AIM OF THE EXERCISE ->
Where "alla" appears in a line of the entries below, that line should be copied.

Saved data entries:
# # # # # # #
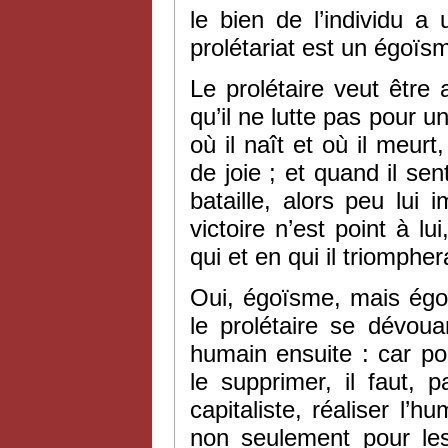
le bien de l’individu 
prolétariat est un égoïs
Le prolétaire veut être 
qu’il ne lutte pas pour u
où il naît et où il meurt,
de joie ; et quand il sen
bataille, alors peu lui
victoire n’est point à lu
qui et en qui il triompher
Oui, égoïsme, mais égo
le prolétaire se dévoua
humain ensuite : car pour
le supprimer, il faut, 
capitaliste, réaliser l’h
non seulement pour les 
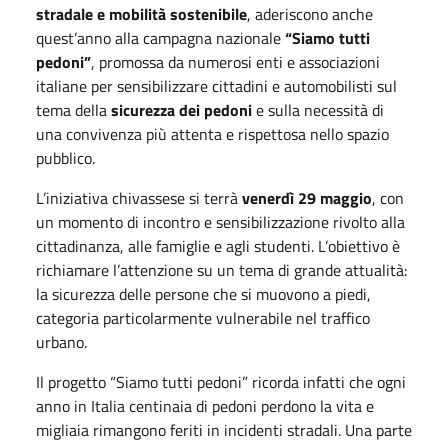
stradale e mobilità sostenibile
, aderiscono anche
quest’anno alla campagna nazionale
“Siamo tutti
pedoni”
, promossa da numerosi enti e associazioni
italiane per sensibilizzare cittadini e automobilisti sul
tema della
sicurezza dei pedoni
e sulla necessità di
una convivenza più attenta e rispettosa nello spazio
pubblico.
L’iniziativa chivassese si terrà
venerdì 29 maggio
, con
un momento di incontro e sensibilizzazione rivolto alla
cittadinanza, alle famiglie e agli studenti. L’obiettivo è
richiamare l’attenzione su un tema di grande attualità:
la sicurezza delle persone che si muovono a piedi,
categoria particolarmente vulnerabile nel traffico
urbano.
Il progetto “Siamo tutti pedoni” ricorda infatti che ogni
anno in Italia centinaia di pedoni perdono la vita e
migliaia rimangono feriti in incidenti stradali. Una parte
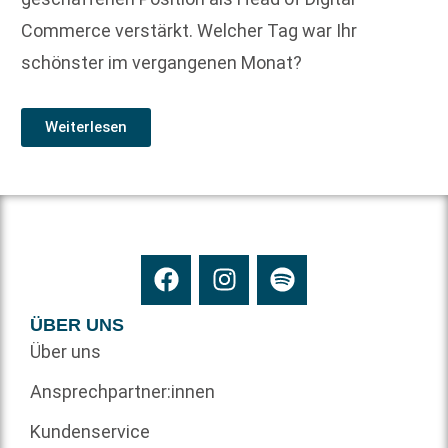
Commerce verstärkt. Welcher Tag war Ihr
schönster im vergangenen Monat?
Weiterlesen
ÜBER UNS
Über uns
Ansprechpartner:innen
Kundenservice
# # # # # # #
RESPONSE TO THE TASK ->
quest’anno alla campagna nazionale
un momento di incontro e sensibilizzazione rivolto alla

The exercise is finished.